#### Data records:
:::::

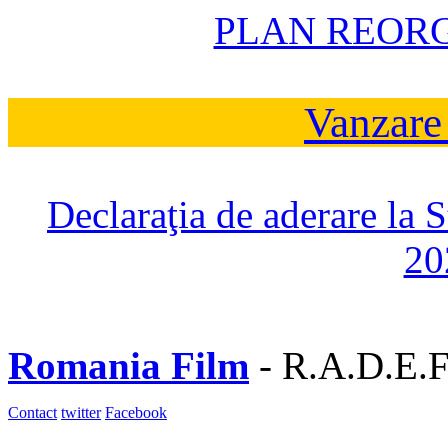
PLAN REOR
Vanzare
Declaraţia de aderare la 
20
Romania Film
- R.A.D.E.F
Contact
twitter
Facebook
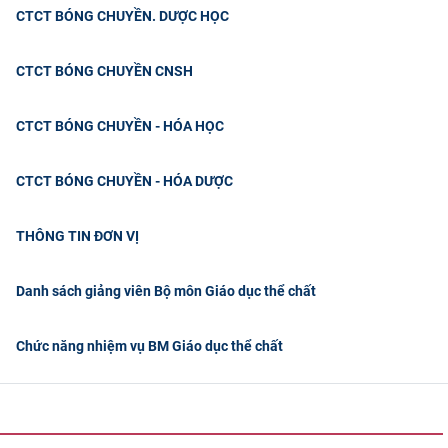
CTCT BÓNG CHUYỀN. DƯỢC HỌC
CTCT BÓNG CHUYỀN CNSH
CTCT BÓNG CHUYỀN - HÓA HỌC
CTCT BÓNG CHUYỀN - HÓA DƯỢC
THÔNG TIN ĐƠN VỊ
Danh sách giảng viên Bộ môn Giáo dục thể chất
​Chức năng nhiệm vụ BM Giáo dục thể chất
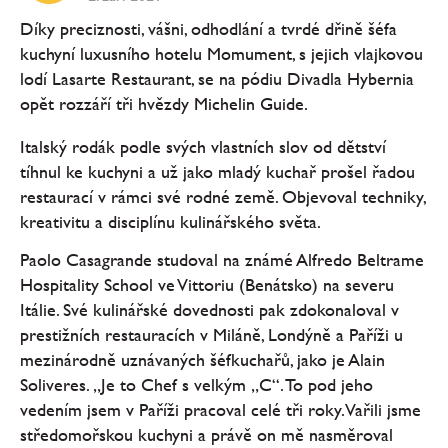
Díky preciznosti, vášni, odhodlání a tvrdé dřině šéfa
kuchyní luxusního hotelu Momument, s jejich vlajkovou
lodí Lasarte Restaurant, se na pódiu Divadla Hybernia
opět rozzáří tři hvězdy Michelin Guide.
Italský rodák podle svých vlastních slov od dětství
tíhnul ke kuchyni a už jako mladý kuchař prošel řadou
restaurací v rámci své rodné země. Objevoval techniky,
kreativitu a disciplínu kulinářského světa.
Paolo Casagrande studoval na známé Alfredo Beltrame
Hospitality School ve Vittoriu (Benátsko) na severu
Itálie. Své kulinářské dovednosti pak zdokonaloval v
prestižních restauracích v Miláně, Londýně a Paříži u
mezinárodně uznávaných šéfkuchařů, jako je Alain
Soliveres. „Je to Chef s velkým „C“. To pod jeho
vedením jsem v Paříži pracoval celé tři roky. Vařili jsme
středomořskou kuchyni a právě on mě nasměroval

:::::

#### BRIEF:
Repeat verbatim the lines between the start of the data and the line containing "mezinárodně uznávaných šéfkuchařů, jako", both ends included, omitting all pictures.

#### TASK RESPONSE:
PLAN REOR
Vanzare
Declaraţia de aderare la 
20
Romania Film
- R.A.D.E.F
Contact
twitter
Facebook
CTCT BÓNG CHUYỀN. DƯỢC HỌC
CTCT BÓNG CHUYỀN CNSH
CTCT BÓNG CHUYỀN - HÓA HỌC
CTCT BÓNG CHUYỀN - HÓA DƯỢC
THÔNG TIN ĐƠN VỊ
Danh sách giảng viên Bộ môn Giáo dục thể chất
​Chức năng nhiệm vụ BM Giáo dục thể chất
Díky preciznosti, vášni, odhodlání a tvrdé dřině šéfa
kuchyní luxusního hotelu Momument, s jejich vlajkovou
lodí Lasarte Restaurant, se na pódiu Divadla Hybernia
opět rozzáří tři hvězdy Michelin Guide.
Italský rodák podle svých vlastních slov od dětství
tíhnul ke kuchyni a už jako mladý kuchař prošel řadou
restaurací v rámci své rodné země. Objevoval techniky,
kreativitu a disciplínu kulinářského světa.
Paolo Casagrande studoval na známé Alfredo Beltrame
Hospitality School ve Vittoriu (Benátsko) na severu
Itálie. Své kulinářské dovednosti pak zdokonaloval v
prestižních restauracích v Miláně, Londýně a Paříži u
mezinárodně uznávaných šéfkuchařů, jako je Alain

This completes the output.